How can I parent my children in an integrated way?
Something that's been really interesting that I've noticed in my clients over the years, is that the people who didn't have kids and did this integration work, and then went on to have children afterwards, felt really prepared as a parent. At least as much as you can ever feel prepared for being a parent! They felt like because they've done this work, that they had actually had a lot better understanding of self care around being a parent, as well as respecting their child as the individual person that they are because they as the parent know and respect that they themselves are their own person.
There are 2 main keys to parent in a more integrated way:
1) make sure you look after yourself
2) make sure that you treat your child as the individual person that they are, because we all have 4 people within ourselves.
Th 4 people develop in the imprint period of the child's life, so between three to seven years of age. But that doesn't mean that it's strictly within the ages of three to seven, it could be 18 months to 10 years old. There's a bit of a sliding scale as far as the imprint period.

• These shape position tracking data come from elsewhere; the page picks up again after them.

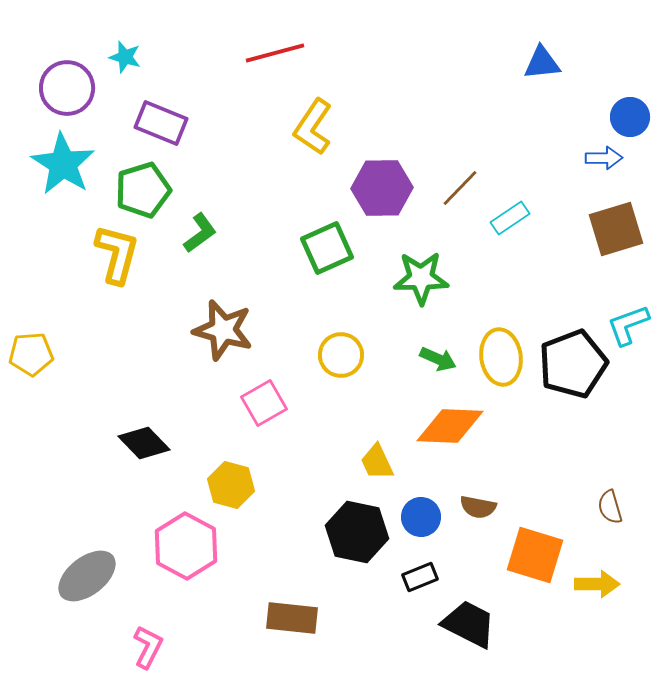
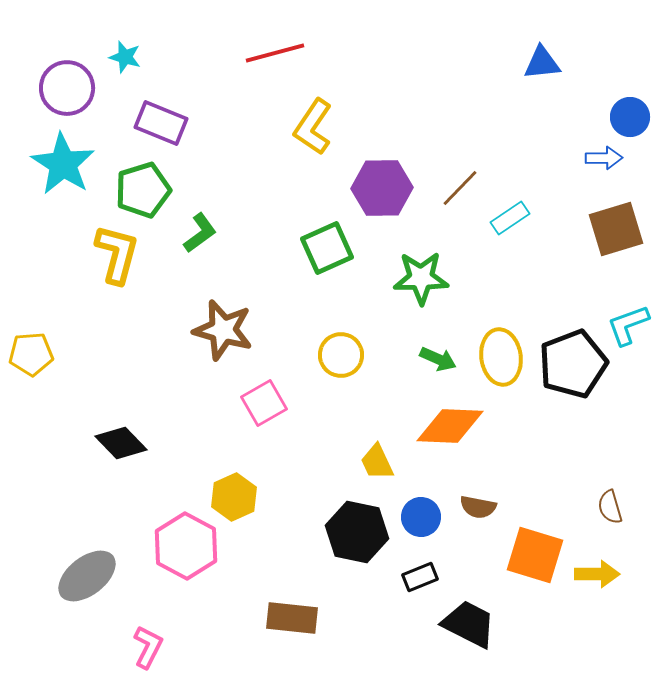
black diamond at (144, 443): moved 23 px left
yellow hexagon at (231, 485): moved 3 px right, 12 px down; rotated 21 degrees clockwise
yellow arrow at (597, 584): moved 10 px up
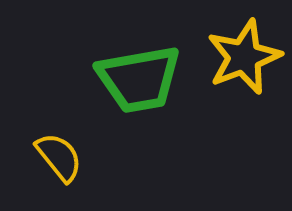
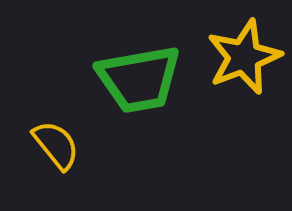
yellow semicircle: moved 3 px left, 12 px up
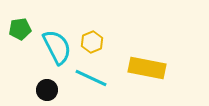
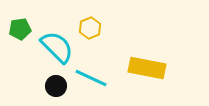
yellow hexagon: moved 2 px left, 14 px up
cyan semicircle: rotated 18 degrees counterclockwise
black circle: moved 9 px right, 4 px up
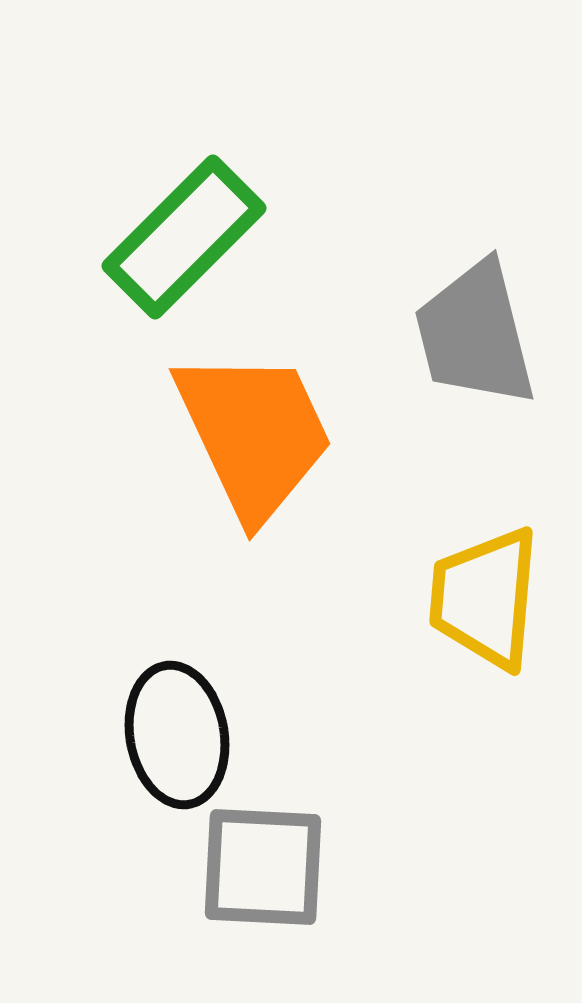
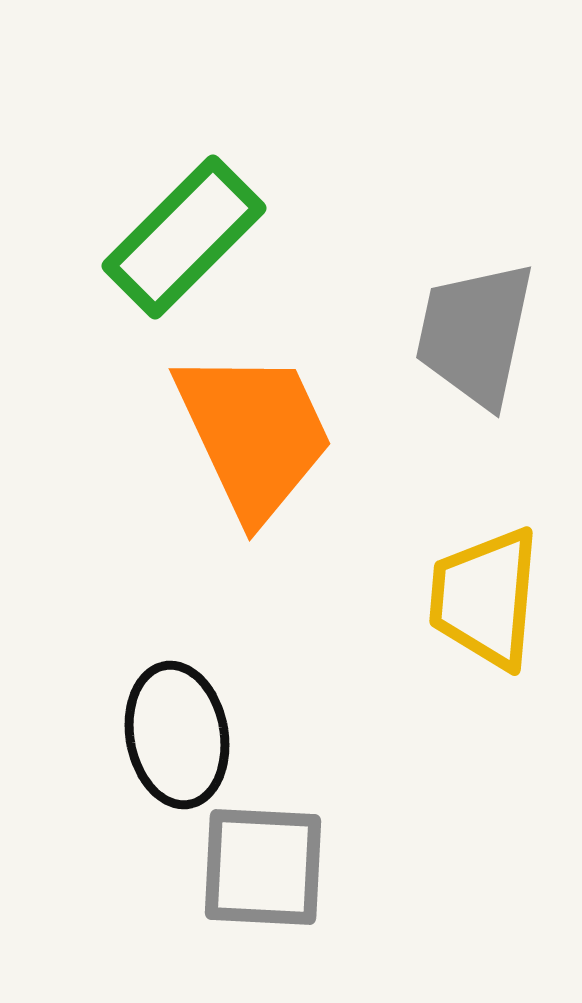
gray trapezoid: rotated 26 degrees clockwise
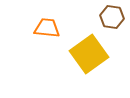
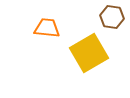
yellow square: moved 1 px up; rotated 6 degrees clockwise
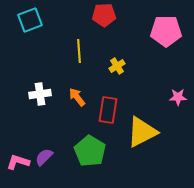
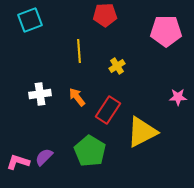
red pentagon: moved 1 px right
red rectangle: rotated 24 degrees clockwise
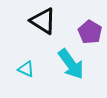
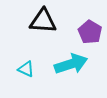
black triangle: rotated 28 degrees counterclockwise
cyan arrow: rotated 72 degrees counterclockwise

If you're a parent, you know this, there's no perfect parenting and you can't be a perfect parent, like it's just not ever going to happen, you can be a great parent, you can be a supportive parent, you can appreciate your child as the person that they are and encourage them to be their own, you know, their own person, but our children's personality develops depending on what imprint they get about themselves in that specific period of time.
If you have a child that is growing up in a loving household with great communication and a lot of external activities, the person is likely to be extroverted and a good communicator, like a feeler type.

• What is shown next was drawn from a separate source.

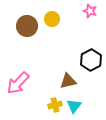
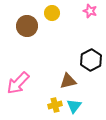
yellow circle: moved 6 px up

But if the child is growing up in an environment where they have to really look after themselves a lot or they might be left alone a lot. They might feel like they need to understand something in order to feel safe, like they try to figure stuff out real quick to try and keep everything safe. So if a child is growing up in a disrupted environment, then they will turn out that way. So they might turn out to be an introvert. I'm not saying every person who comes from a disrupted space is an introvert, I'm just saying that's a likely outcome.

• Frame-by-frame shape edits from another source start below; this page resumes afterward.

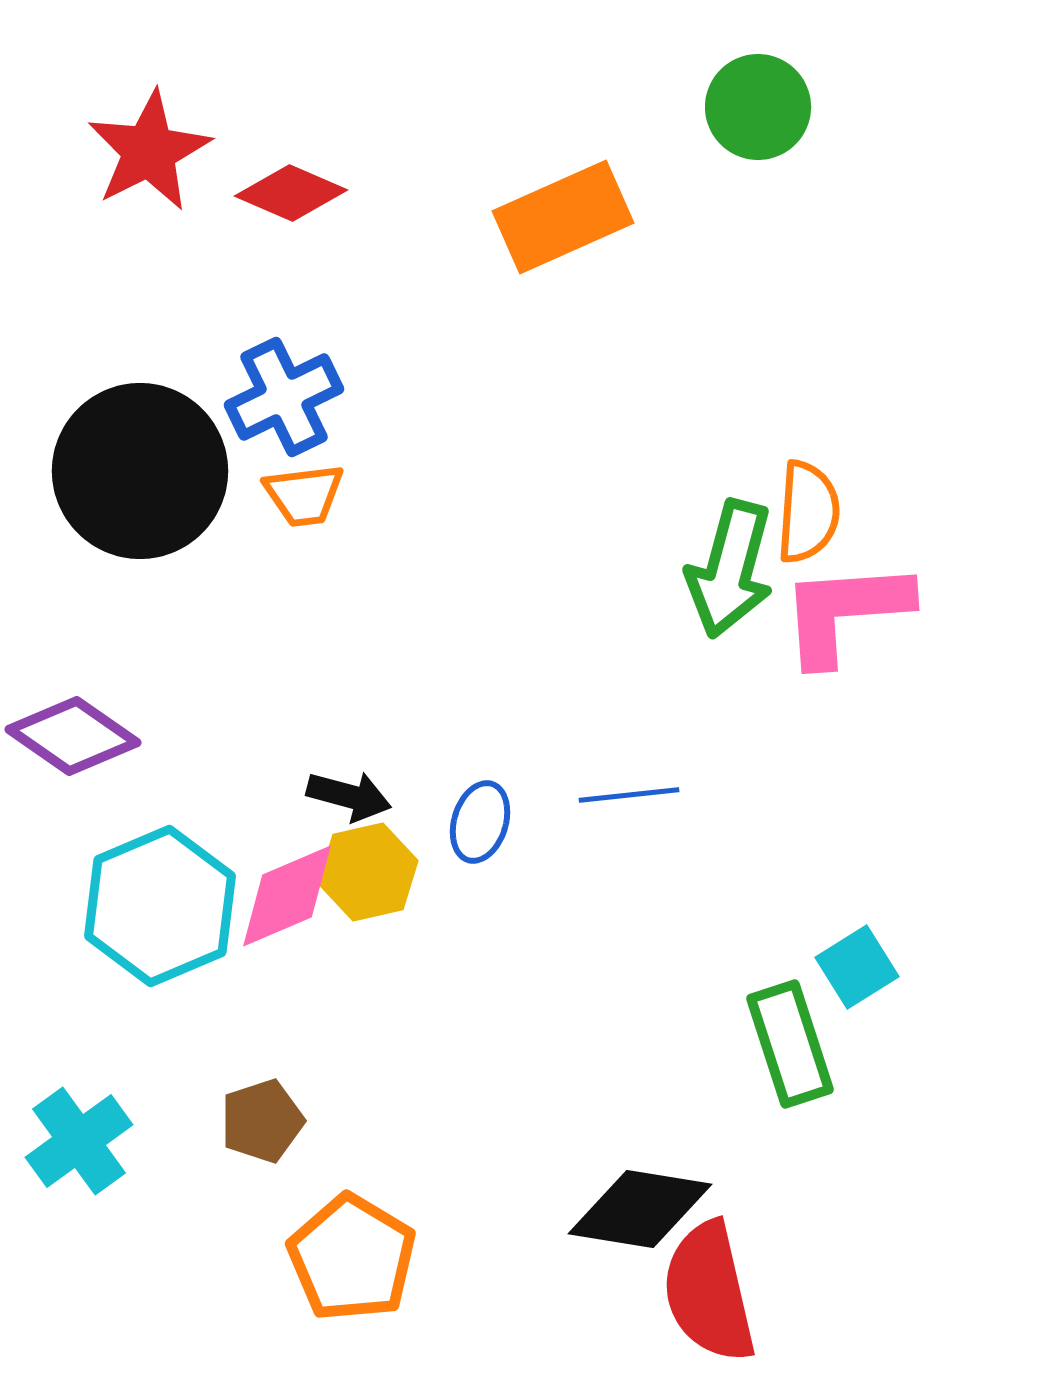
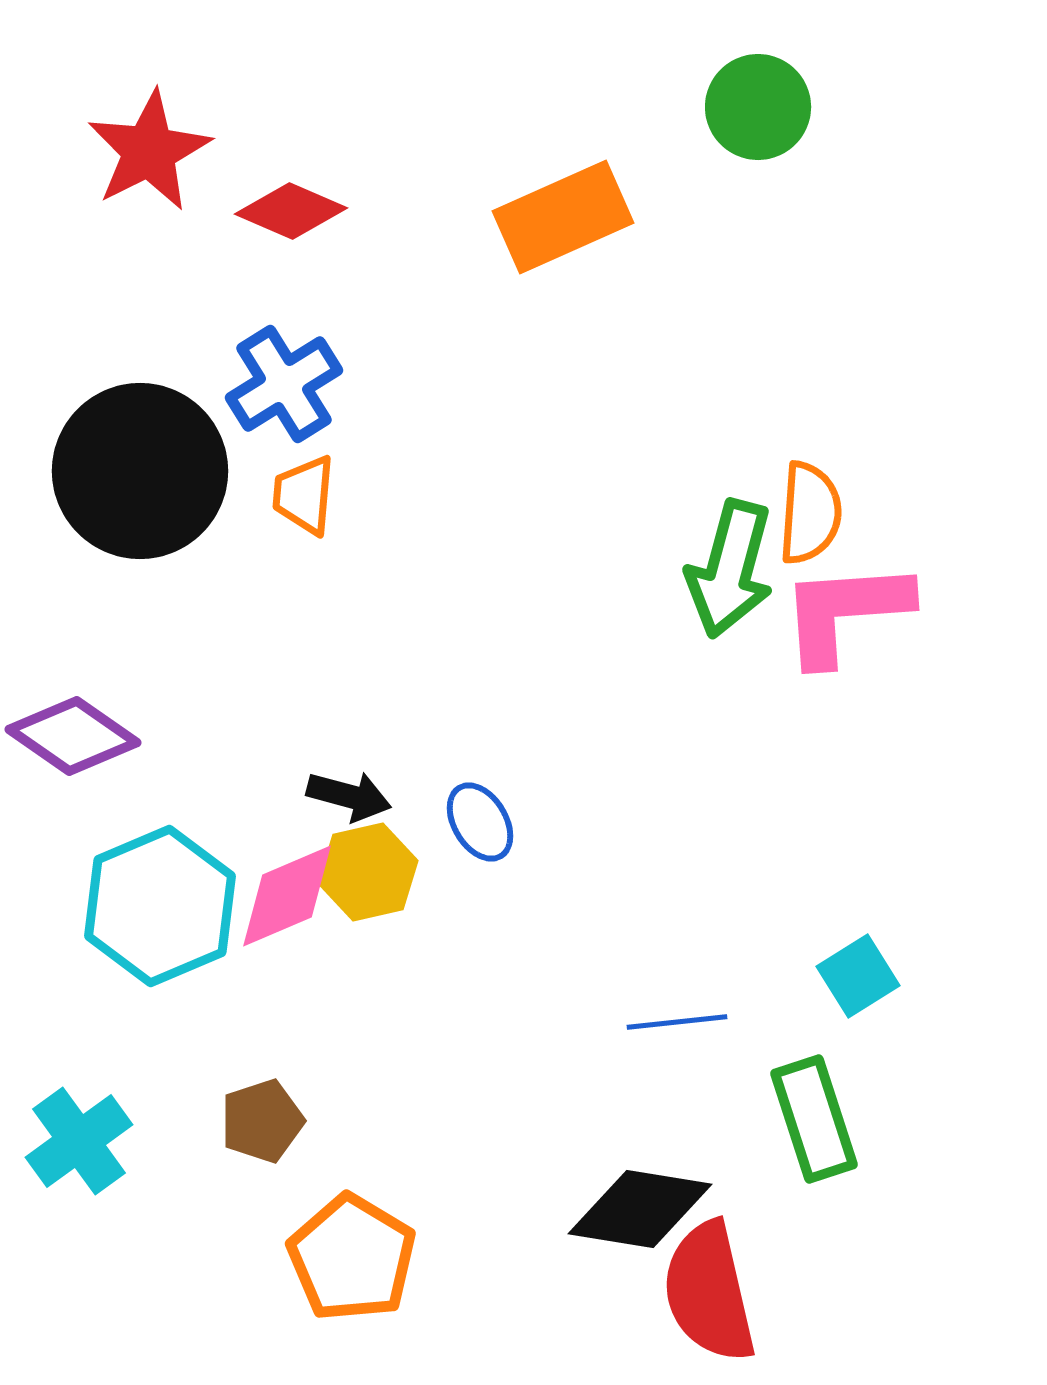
red diamond: moved 18 px down
blue cross: moved 13 px up; rotated 6 degrees counterclockwise
orange trapezoid: rotated 102 degrees clockwise
orange semicircle: moved 2 px right, 1 px down
blue line: moved 48 px right, 227 px down
blue ellipse: rotated 48 degrees counterclockwise
cyan square: moved 1 px right, 9 px down
green rectangle: moved 24 px right, 75 px down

What affects our lives when we're growing up is what makes our personality type. I remember one person who is INFJ and she had a very traumatic childhood. And they did personality testing with her children as well. And one of the sons turned out to be INFJ as well. And the mother first was like, “How wonderful we are the same type!” Then “Oh my gosh, it means that I've really ruined my child.” But that’s not true, you can become an INFJ, even from a good family and from a good environment. It’s not that cut and dried.
Your patterns as a parent will affect your children if you're not conscious of your patterns. The best thing that you can parent in an integrated in a more integrated way is to do your own integration work. Be the person that influences the child to embrace themselves, because you're embracing yourself. Be the parent that inspires the child, through example, to meet their own needs, because you're meeting your own needs.